PASADENA - East of the Sierra Nevadas, high in the Inyo Mountains, a grand new science instrument was dedicated Friday.

The Combined Array for Research in Millimeter-wave Astronomy, a $15 million combination of two millimeter-wave observatories, will allow astronomers to observe the universe with unprecedented clarity.

CARMA merges six dish telescopes from Caltech's Owens Valley Radio Observatory with 10 from Berkeley-Illinois-Maryland Association, previously located at Hat Creek in Northern California.

"One of the things that's really important about the new array is that it brings together four universities that really pioneered this technique," said CARMA's director, Anneila Sargent.

For many years, she said, the two observatories had been competitors, and had pushed each other to new heights. Recently, though, "we had realized that what had been done with each of our arrays was reaching its limit."

In order to create the desired images using the millimeter-wave signals received by only one telescope, it would need to be the size of a football field, Sargent said.

"You can't have that, but you can create the effect of a huge telescope using a technology of aperture synthesis," she said. Aperture synthesis merges the data received by numerous smaller dishes.

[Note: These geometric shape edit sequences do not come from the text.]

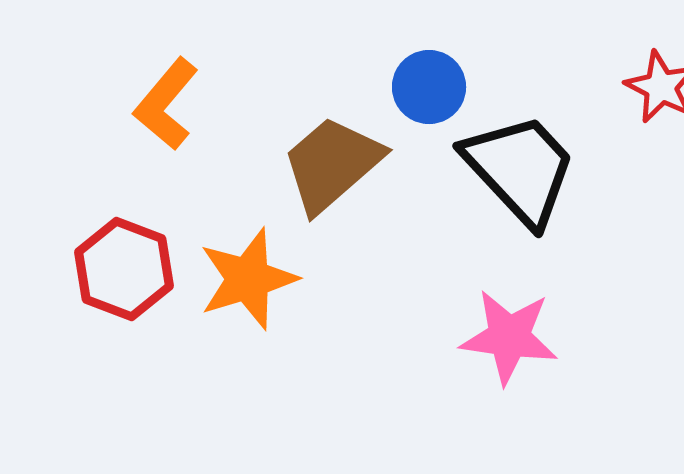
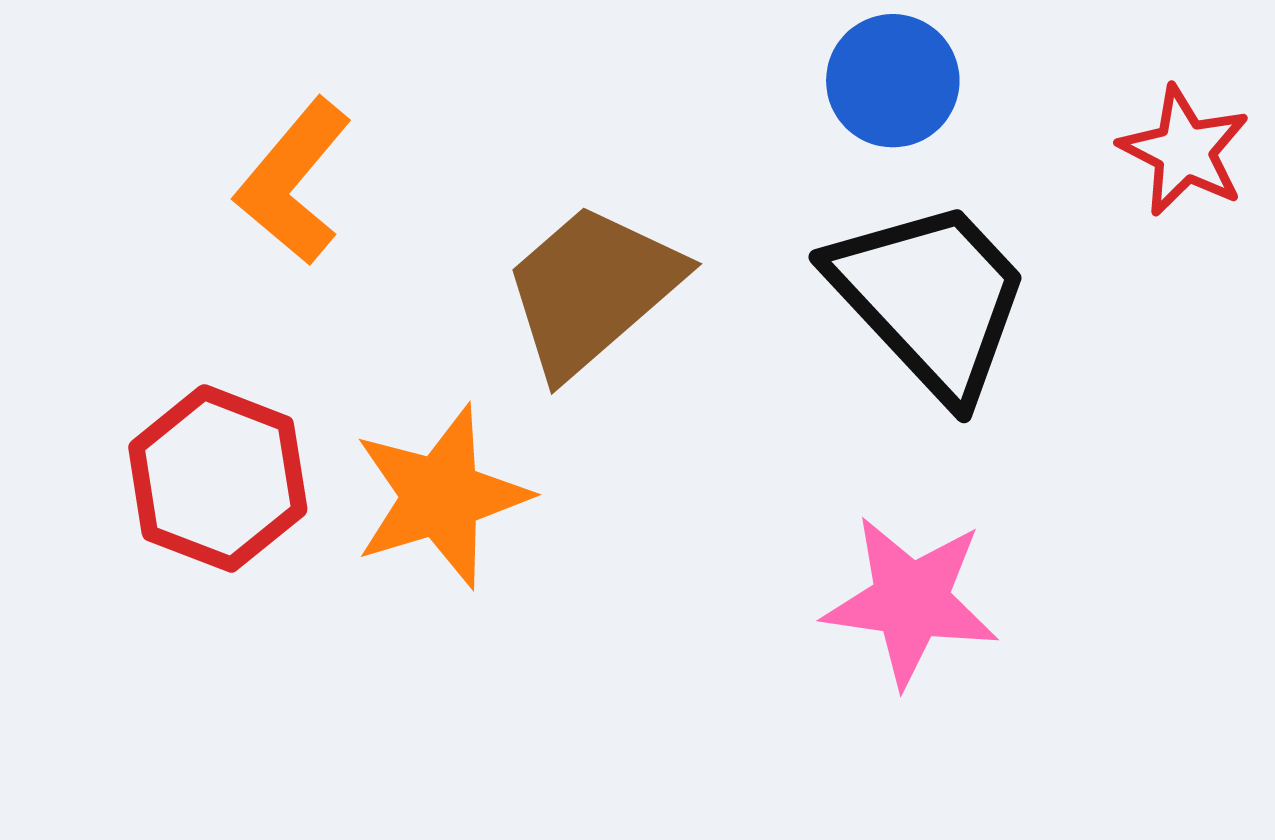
blue circle: (429, 87) -> (893, 81), moved

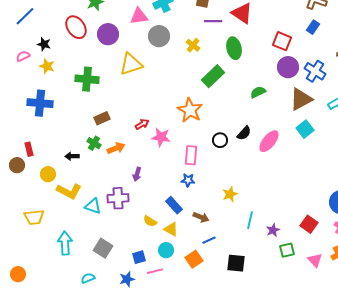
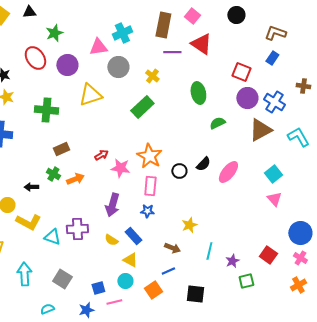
green ellipse: (234, 48) -> (198, 93), moved
green rectangle: (213, 76) -> (142, 107), moved
orange star: (190, 110) -> (149, 156), moved
cyan square: (305, 129) -> (273, 174), moved
purple arrow: (137, 174) -> (112, 205), moved, size x1.6
brown arrow: (201, 217) -> (172, 248), moved
yellow semicircle: (150, 221) -> (111, 240), moved
pink triangle: (315, 260) -> (274, 199), moved

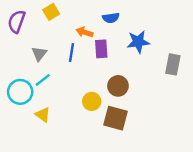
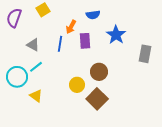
orange arrow: (85, 32) -> (71, 27), turned -80
blue star: (138, 42) -> (116, 35), turned -30
gray triangle: (39, 54) -> (33, 45), turned -40
brown square: (116, 118) -> (97, 99), turned 30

Combined, CARMA's 15 telescopes - now updated with new instruments and programs that can quickly blend the data they each receive into one image - will be better able to observe the birth of stars and planets and to probe the origins of life and the universe.

Additionally, said CARMA project manager Doug Bock, "moving to the high site gets us above more atmosphere and gets us clearer images."

Cedar Flat is at 7,300 feet, twice as high as the telescopes' previous locations, Sargent said. The high elevation also results in less water vapor, which can distort the millimeter-wave signals.

Besides providing bigger, more detailed pictures of space, the new array is "really a hands-on instrument where students and postdocs can do innovative and cutting edge science," Sargent said, and will train a cadre of new astronomers.

It will also provide support for the even more powerful Atacama Large Millimeter Array when construction is completed in 2012 or 2013. That array, located in the Atacama desert in Chile at an altitude of more than 16,000 feet, will have more than 50 dishes.